● **REQUIRED ACTION**:
The records below are to be set down again exactly, with the pictures left out.

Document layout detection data
********************
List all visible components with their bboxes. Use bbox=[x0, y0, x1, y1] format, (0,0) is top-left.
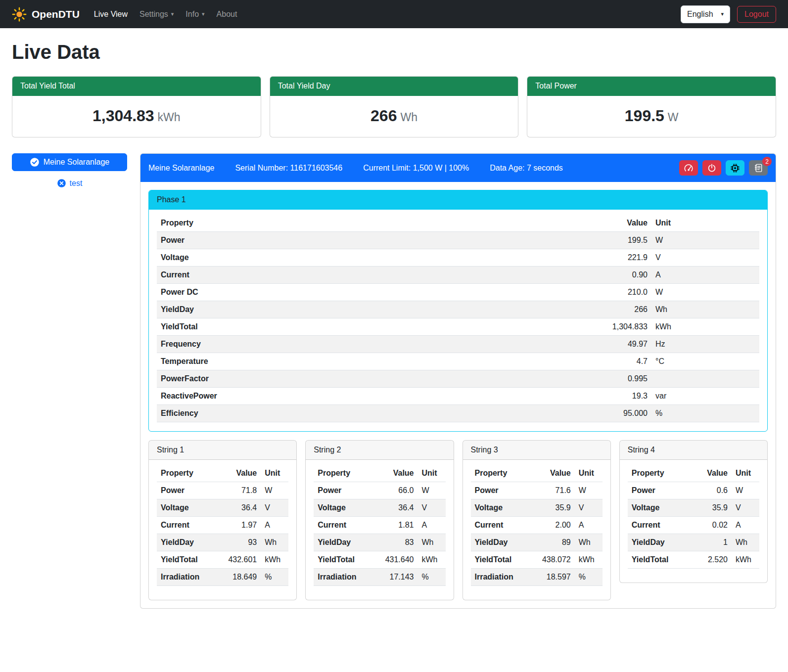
inverter-sidebar: Meine Solaranlage test bbox=[12, 153, 127, 188]
row-value: 4.7 bbox=[597, 353, 651, 370]
row-unit: W bbox=[418, 482, 446, 499]
row-property: Power bbox=[471, 482, 528, 499]
inverter-panel: Meine Solaranlage Serial Number: 1161716… bbox=[140, 153, 776, 609]
table-header-row: Property Value Unit bbox=[314, 465, 445, 482]
row-property: YieldTotal bbox=[157, 318, 597, 336]
power-icon bbox=[707, 164, 716, 173]
row-property: YieldDay bbox=[157, 534, 214, 551]
row-unit: V bbox=[261, 499, 288, 517]
top-navbar: OpenDTU Live View Settings ▾ Info ▾ Abou… bbox=[0, 0, 788, 28]
card-value: 266Wh bbox=[270, 96, 518, 137]
row-property: YieldTotal bbox=[471, 551, 528, 569]
table-row: Power199.5W bbox=[157, 232, 759, 249]
brand-link[interactable]: OpenDTU bbox=[12, 7, 80, 22]
row-value: 1.97 bbox=[214, 517, 261, 534]
nav-about[interactable]: About bbox=[211, 6, 243, 23]
nav-info[interactable]: Info ▾ bbox=[180, 6, 210, 23]
power-toggle-button[interactable] bbox=[702, 160, 721, 176]
table-row: YieldDay83Wh bbox=[314, 534, 445, 551]
inverter-button-test[interactable]: test bbox=[12, 179, 127, 188]
row-value: 2.520 bbox=[685, 551, 732, 569]
row-property: Irradiation bbox=[157, 569, 214, 586]
row-value: 17.143 bbox=[371, 569, 418, 586]
journal-icon bbox=[754, 163, 763, 173]
table-row: YieldTotal431.640kWh bbox=[314, 551, 445, 569]
row-property: Current bbox=[471, 517, 528, 534]
nav-live-view[interactable]: Live View bbox=[89, 6, 133, 23]
row-property: Voltage bbox=[314, 499, 371, 517]
phase-1-card: Phase 1 Property Value Unit P bbox=[148, 190, 768, 432]
string-1-table: Property Value Unit Power71.8WVoltage36.… bbox=[157, 465, 288, 586]
table-row: YieldTotal1,304.833kWh bbox=[157, 318, 759, 336]
row-property: Power DC bbox=[157, 284, 597, 301]
row-value: 95.000 bbox=[597, 405, 651, 422]
row-unit: V bbox=[651, 249, 759, 267]
limit-settings-button[interactable] bbox=[679, 160, 698, 176]
brand-name: OpenDTU bbox=[32, 8, 80, 20]
row-property: Power bbox=[628, 482, 685, 499]
event-count-badge: 2 bbox=[762, 157, 772, 166]
inverter-name: Meine Solaranlage bbox=[148, 164, 214, 173]
inverter-button-meine-solaranlage[interactable]: Meine Solaranlage bbox=[12, 153, 127, 171]
row-property: ReactivePower bbox=[157, 388, 597, 405]
string-card-title: String 4 bbox=[620, 441, 767, 460]
string-4-table: Property Value Unit Power0.6WVoltage35.9… bbox=[628, 465, 759, 569]
language-select[interactable]: English ▾ bbox=[681, 5, 730, 23]
total-yield-day-card: Total Yield Day 266Wh bbox=[270, 76, 519, 137]
row-unit: V bbox=[732, 499, 759, 517]
table-row: PowerFactor0.995 bbox=[157, 370, 759, 388]
column-value: Value bbox=[214, 465, 261, 482]
table-row: Voltage36.4V bbox=[157, 499, 288, 517]
check-circle-icon bbox=[30, 157, 40, 167]
table-row: Irradiation18.597% bbox=[471, 569, 603, 586]
table-row: YieldDay266Wh bbox=[157, 301, 759, 318]
table-row: Voltage36.4V bbox=[314, 499, 445, 517]
row-property: YieldDay bbox=[157, 301, 597, 318]
card-value: 1,304.83kWh bbox=[12, 96, 261, 137]
string-card-title: String 3 bbox=[463, 441, 610, 460]
row-unit: % bbox=[575, 569, 603, 586]
table-row: YieldDay89Wh bbox=[471, 534, 603, 551]
row-property: Temperature bbox=[157, 353, 597, 370]
table-row: Power66.0W bbox=[314, 482, 445, 499]
event-log-button[interactable]: 2 bbox=[749, 160, 768, 176]
row-unit: W bbox=[261, 482, 288, 499]
nav-settings[interactable]: Settings ▾ bbox=[134, 6, 179, 23]
summary-cards-row: Total Yield Total 1,304.83kWh Total Yiel… bbox=[12, 76, 776, 137]
row-property: Power bbox=[157, 232, 597, 249]
row-unit: Wh bbox=[651, 301, 759, 318]
unit: Wh bbox=[400, 111, 417, 124]
row-property: YieldTotal bbox=[314, 551, 371, 569]
row-value: 432.601 bbox=[214, 551, 261, 569]
column-property: Property bbox=[314, 465, 371, 482]
table-row: YieldDay1Wh bbox=[628, 534, 759, 551]
language-value: English bbox=[687, 10, 713, 19]
table-row: Current0.90A bbox=[157, 267, 759, 284]
column-value: Value bbox=[685, 465, 732, 482]
unit: kWh bbox=[158, 111, 181, 124]
row-property: YieldTotal bbox=[157, 551, 214, 569]
column-property: Property bbox=[628, 465, 685, 482]
inverter-label: Meine Solaranlage bbox=[44, 158, 109, 167]
navbar-right: English ▾ Logout bbox=[681, 5, 776, 23]
row-unit: % bbox=[651, 405, 759, 422]
row-unit: W bbox=[651, 284, 759, 301]
row-unit: A bbox=[418, 517, 446, 534]
card-value: 199.5W bbox=[527, 96, 776, 137]
table-header-row: Property Value Unit bbox=[628, 465, 759, 482]
row-unit: A bbox=[575, 517, 603, 534]
row-value: 93 bbox=[214, 534, 261, 551]
row-unit: var bbox=[651, 388, 759, 405]
row-property: Current bbox=[314, 517, 371, 534]
row-value: 431.640 bbox=[371, 551, 418, 569]
device-info-button[interactable] bbox=[726, 160, 744, 176]
table-header-row: Property Value Unit bbox=[471, 465, 603, 482]
logout-button[interactable]: Logout bbox=[737, 6, 776, 23]
row-unit: kWh bbox=[575, 551, 603, 569]
row-property: Voltage bbox=[157, 499, 214, 517]
column-value: Value bbox=[371, 465, 418, 482]
row-property: PowerFactor bbox=[157, 370, 597, 388]
row-value: 18.597 bbox=[528, 569, 575, 586]
row-value: 0.90 bbox=[597, 267, 651, 284]
row-value: 36.4 bbox=[214, 499, 261, 517]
********************
● **TASK OUTPUT**:
List all visible components with their bboxes. Use bbox=[x0, y0, x1, y1] format, (0,0) is top-left.
inverter-sidebar: Meine Solaranlage test bbox=[12, 153, 127, 188]
row-value: 4.7 bbox=[597, 353, 651, 370]
row-unit: W bbox=[418, 482, 446, 499]
row-property: Power bbox=[471, 482, 528, 499]
inverter-panel: Meine Solaranlage Serial Number: 1161716… bbox=[140, 153, 776, 609]
table-header-row: Property Value Unit bbox=[314, 465, 445, 482]
row-property: YieldTotal bbox=[157, 318, 597, 336]
power-icon bbox=[707, 164, 716, 173]
row-property: YieldDay bbox=[157, 534, 214, 551]
row-unit: V bbox=[261, 499, 288, 517]
top-navbar: OpenDTU Live View Settings ▾ Info ▾ Abou… bbox=[0, 0, 788, 28]
card-value: 266Wh bbox=[270, 96, 518, 137]
row-property: YieldTotal bbox=[471, 551, 528, 569]
table-row: Power199.5W bbox=[157, 232, 759, 249]
brand-link[interactable]: OpenDTU bbox=[12, 7, 80, 22]
row-value: 1.97 bbox=[214, 517, 261, 534]
nav-about[interactable]: About bbox=[211, 6, 243, 23]
nav-info[interactable]: Info ▾ bbox=[180, 6, 210, 23]
power-toggle-button[interactable] bbox=[702, 160, 721, 176]
table-row: YieldDay83Wh bbox=[314, 534, 445, 551]
inverter-button-test[interactable]: test bbox=[12, 179, 127, 188]
row-value: 2.520 bbox=[685, 551, 732, 569]
row-property: Irradiation bbox=[157, 569, 214, 586]
row-value: 17.143 bbox=[371, 569, 418, 586]
journal-icon bbox=[754, 163, 763, 173]
table-row: YieldTotal431.640kWh bbox=[314, 551, 445, 569]
row-property: Current bbox=[471, 517, 528, 534]
nav-live-view[interactable]: Live View bbox=[89, 6, 133, 23]
row-property: Voltage bbox=[314, 499, 371, 517]
phase-1-card: Phase 1 Property Value Unit P bbox=[148, 190, 768, 432]
string-1-table: Property Value Unit Power71.8WVoltage36.… bbox=[157, 465, 288, 586]
table-row: YieldTotal1,304.833kWh bbox=[157, 318, 759, 336]
row-property: Power DC bbox=[157, 284, 597, 301]
row-value: 95.000 bbox=[597, 405, 651, 422]
row-unit: V bbox=[651, 249, 759, 267]
limit-settings-button[interactable] bbox=[679, 160, 698, 176]
brand-name: OpenDTU bbox=[32, 8, 80, 20]
row-property: Power bbox=[628, 482, 685, 499]
event-count-badge: 2 bbox=[762, 157, 772, 166]
inverter-name: Meine Solaranlage bbox=[148, 164, 214, 173]
inverter-button-meine-solaranlage[interactable]: Meine Solaranlage bbox=[12, 153, 127, 171]
row-property: ReactivePower bbox=[157, 388, 597, 405]
string-card-title: String 4 bbox=[620, 441, 767, 460]
string-4-table: Property Value Unit Power0.6WVoltage35.9… bbox=[628, 465, 759, 569]
language-select[interactable]: English ▾ bbox=[681, 5, 730, 23]
total-yield-day-card: Total Yield Day 266Wh bbox=[270, 76, 519, 137]
row-unit: V bbox=[732, 499, 759, 517]
table-row: PowerFactor0.995 bbox=[157, 370, 759, 388]
column-value: Value bbox=[214, 465, 261, 482]
table-row: Voltage36.4V bbox=[157, 499, 288, 517]
check-circle-icon bbox=[30, 157, 40, 167]
table-row: Irradiation18.597% bbox=[471, 569, 603, 586]
table-row: YieldDay266Wh bbox=[157, 301, 759, 318]
table-row: Voltage36.4V bbox=[314, 499, 445, 517]
row-property: YieldDay bbox=[157, 301, 597, 318]
card-value: 1,304.83kWh bbox=[12, 96, 261, 137]
string-card-title: String 3 bbox=[463, 441, 610, 460]
row-unit: % bbox=[575, 569, 603, 586]
table-row: YieldDay89Wh bbox=[471, 534, 603, 551]
row-property: Temperature bbox=[157, 353, 597, 370]
table-row: Power66.0W bbox=[314, 482, 445, 499]
event-log-button[interactable]: 2 bbox=[749, 160, 768, 176]
row-unit: W bbox=[261, 482, 288, 499]
nav-settings[interactable]: Settings ▾ bbox=[134, 6, 179, 23]
summary-cards-row: Total Yield Total 1,304.83kWh Total Yiel… bbox=[12, 76, 776, 137]
row-property: Power bbox=[157, 232, 597, 249]
row-unit: Wh bbox=[651, 301, 759, 318]
unit: Wh bbox=[400, 111, 417, 124]
row-property: YieldTotal bbox=[314, 551, 371, 569]
row-value: 432.601 bbox=[214, 551, 261, 569]
column-property: Property bbox=[314, 465, 371, 482]
table-row: YieldDay1Wh bbox=[628, 534, 759, 551]
language-value: English bbox=[687, 10, 713, 19]
table-row: Current0.90A bbox=[157, 267, 759, 284]
column-value: Value bbox=[685, 465, 732, 482]
unit: kWh bbox=[158, 111, 181, 124]
row-property: YieldTotal bbox=[157, 551, 214, 569]
column-property: Property bbox=[628, 465, 685, 482]
inverter-label: Meine Solaranlage bbox=[44, 158, 109, 167]
navbar-right: English ▾ Logout bbox=[681, 5, 776, 23]
row-unit: % bbox=[651, 405, 759, 422]
row-unit: W bbox=[651, 284, 759, 301]
row-unit: A bbox=[418, 517, 446, 534]
card-value: 199.5W bbox=[527, 96, 776, 137]
table-header-row: Property Value Unit bbox=[628, 465, 759, 482]
row-unit: A bbox=[575, 517, 603, 534]
row-value: 93 bbox=[214, 534, 261, 551]
row-unit: var bbox=[651, 388, 759, 405]
row-property: Current bbox=[314, 517, 371, 534]
row-value: 431.640 bbox=[371, 551, 418, 569]
device-info-button[interactable] bbox=[726, 160, 744, 176]
table-header-row: Property Value Unit bbox=[471, 465, 603, 482]
logout-button[interactable]: Logout bbox=[737, 6, 776, 23]
row-unit: kWh bbox=[575, 551, 603, 569]
row-property: Voltage bbox=[157, 499, 214, 517]
column-value: Value bbox=[371, 465, 418, 482]
row-property: PowerFactor bbox=[157, 370, 597, 388]
row-value: 18.597 bbox=[528, 569, 575, 586]
row-value: 0.90 bbox=[597, 267, 651, 284]
row-value: 36.4 bbox=[214, 499, 261, 517]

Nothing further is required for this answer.